A medium shot of the actor playing the Messiah in a darkened room with filtered light surrounding his black, long hair. He is wearing a yellow tunic and his features are angelic.

“Today you sit in the seat of the lucky.  Just remember what put you there.  Fate.  What is fate but the hand of God.?”  Al-Mahsi or the messiah speaks these words to the court during his hearing for clemency, a chance to stay in the U.S. after entering illegally.

Mehdi Dehbi brilliantly plays the messiah who shines a spotlight on the world’s desperate people, wherever they may be.  He seeks to help them help themselves and in doing so, disrupts the balance of power through civil unrest.  Michelle Monaghan plays the CIA agent tasked with finding him and uncovering his motivation and his true identity.

What she finds leads her down a path of personal discovery.  While she’s certain he’s a fraud, she can’t help but wonder at his insights into her soul.  When she catches up to him, he has already escaped from the Israelis after leading a group of Palestinians out of Syria and to the border of Israel.  He escapes to Northern Europe and then to Texas where he saves a girl from a tornado bearing down on the small town of Dilly.

He knows things no one can know, and his advice to CIA agent Eva Geller is selfless.  And she’s not the only one.  Many people have been touched by his presence and his words, his insight, and magnetism.  Some people weep at the catharsis, some people yell and deny, whether it’s anger, fear, sadness, or happiness, everyone feels it.  It’s undeniable and therein lies the problem for nation-states and people who seek to keep the status quo.

Fear and love live at the heart of this series.  They exist simultaneously, intertwined in childish notions and cynical desires.  Nations fear a messiah because he represents what they strive for but can never really achieve:  true security, a home.  For if there really is no separation between us, if we are all humankind – loved unconditionally, if borders and nationalities only exist in a materialistic world where we are set against each other to further someone else’s agenda, well then his power, the power of the truth can destroy what is false.  It can show us who we are and how to change.

But not everyone understands, and while they want to and try to, they’re stuck in a mindset they were born into and indeed, a mindset propagated and exploited by states and religions all over the world.  The minister who, before the tornado hit his town, almost set his church on fire for the insurance money, grabs onto the messiah as if he were the last life raft on a sinking ship.  Because he is.  Felix Iguero played by John Ortiz is so far away from where he started, he’s lost almost beyond finding.  But to his surprise, the messiah saving his daughter from the tornado isn’t the miracle.  It’s the first step in a series of steps back to himself and the very real people who make up his family.

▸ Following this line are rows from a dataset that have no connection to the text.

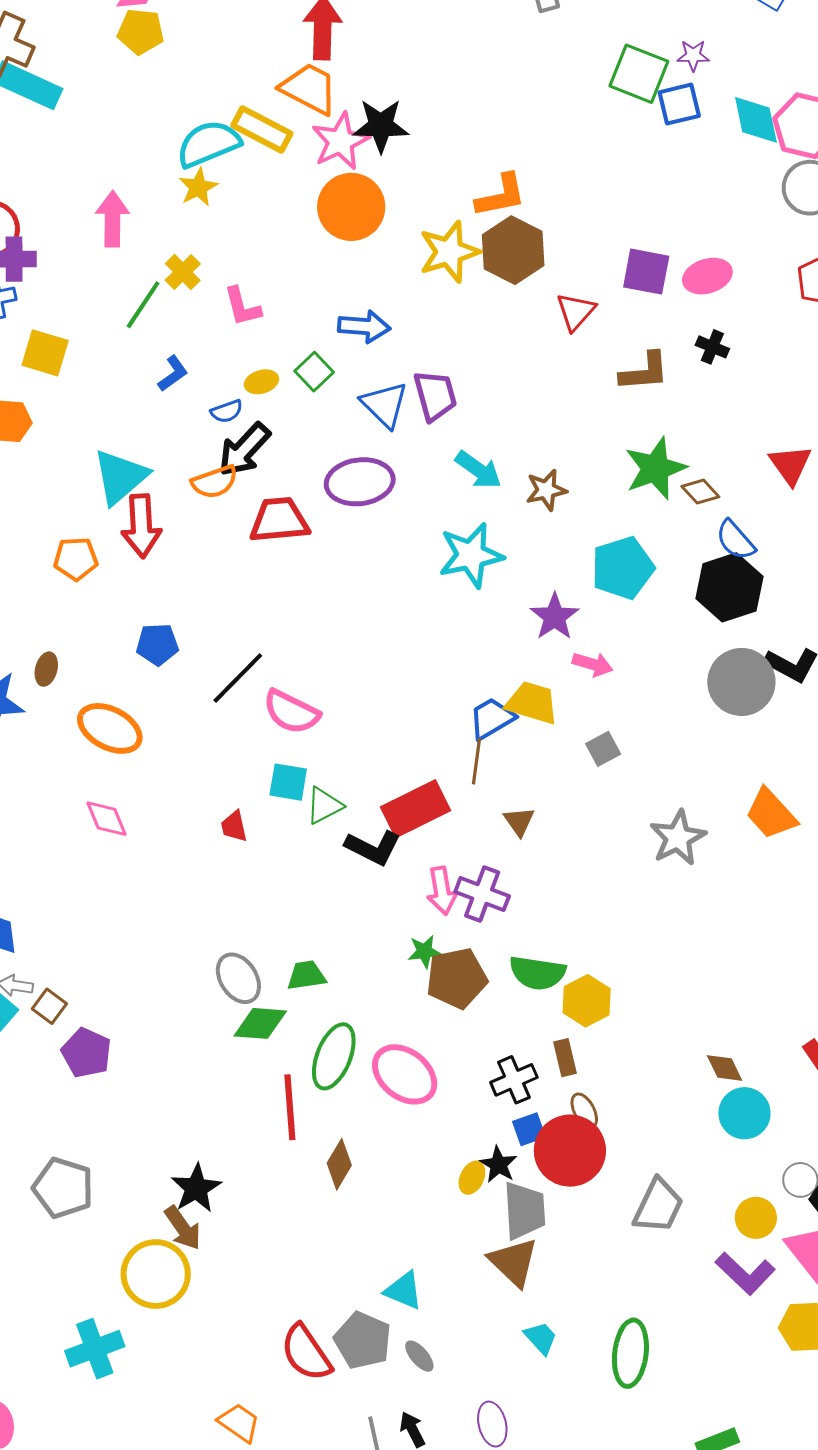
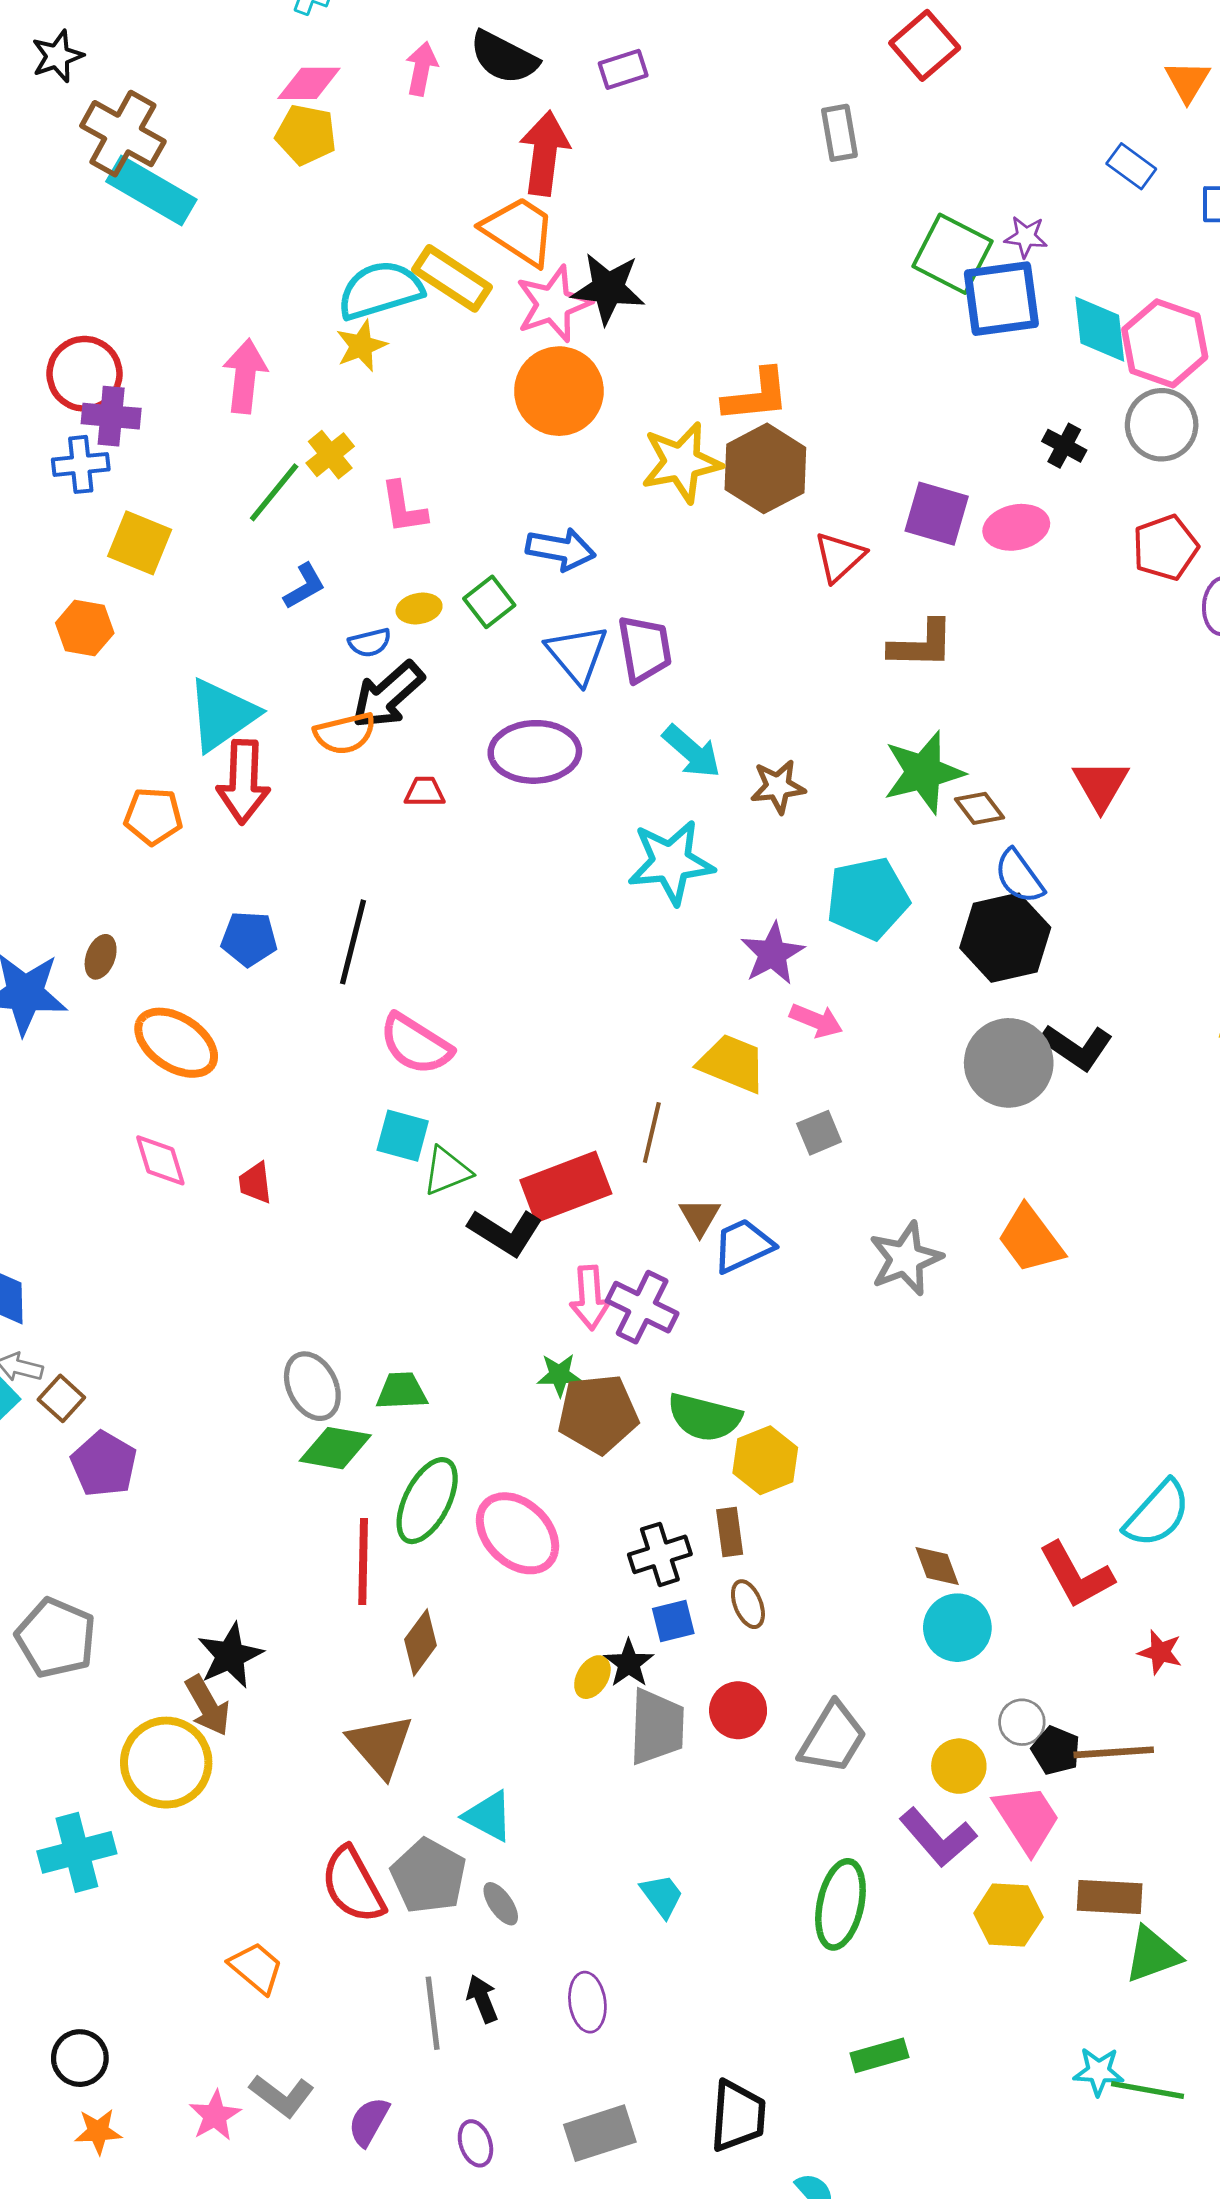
blue square: (679, 104) -> (1001, 299), size x1.4
black cross: (712, 347) -> (1064, 446), moved
red trapezoid: (279, 520) -> (425, 792), size x0.5
black line: (238, 678) -> (353, 942), moved, turned -36
blue trapezoid: (492, 718) -> (743, 1246), moved
red trapezoid: (234, 826) -> (255, 1183), moved
red circle: (570, 1151) -> (738, 1710), moved, size x0.6
brown triangle: (514, 1262) -> (380, 1746), moved
green ellipse: (630, 1353) -> (840, 1904), moved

Everyone has something they need to recognize, admit or change, and each does it in a different way.

What this series does well

Pretty much everything.  The visuals (filmed in the Middle East and the U.S.), the production values, the cinematography by Danny Ruhlmann all shine.  They’re as good as it gets.  The writing borders on brilliance and the acting keeps pace with it, step by step.

Particular standouts are the scenes in the Middle East with the two Palestinian friends, Jabril and Samer, played by Sayyid El Alami and Fares Landoulsi respectively. Heart-wrenching doesn’t even begin to describe it.  Their friendship acts as a metaphor for open-hearted, childlike faith and the worldly cynicism of politics and religion.  While they eventually make very different choices, they are both used as pawns by the powers that be.  Just as when Samer reads Jabril “The Little Prince” in the desert as they wait to be let into Isreal, they begin their journey as children and struggle to understand the ways of this strange new world.

Other standouts include Tomer Sisley who plays Avirham Dahran, an Israeli operative.  He’s tortured, arrogant, angry, dismissive, oddly likable, and seriously sexy.  His inner demons terrorize him and destroy his family until the messiah rescues him from certain death.

Will this series continue?

Sadly not now.  Covid and political unrest in the Middle East have killed this series in its infancy.  That’s truly a tragedy!  I have hope that in the future another streaming service will pick it up, just like The Expanse, another gem saved from the scrap pile.  Until then, I feel lucky to have seen this.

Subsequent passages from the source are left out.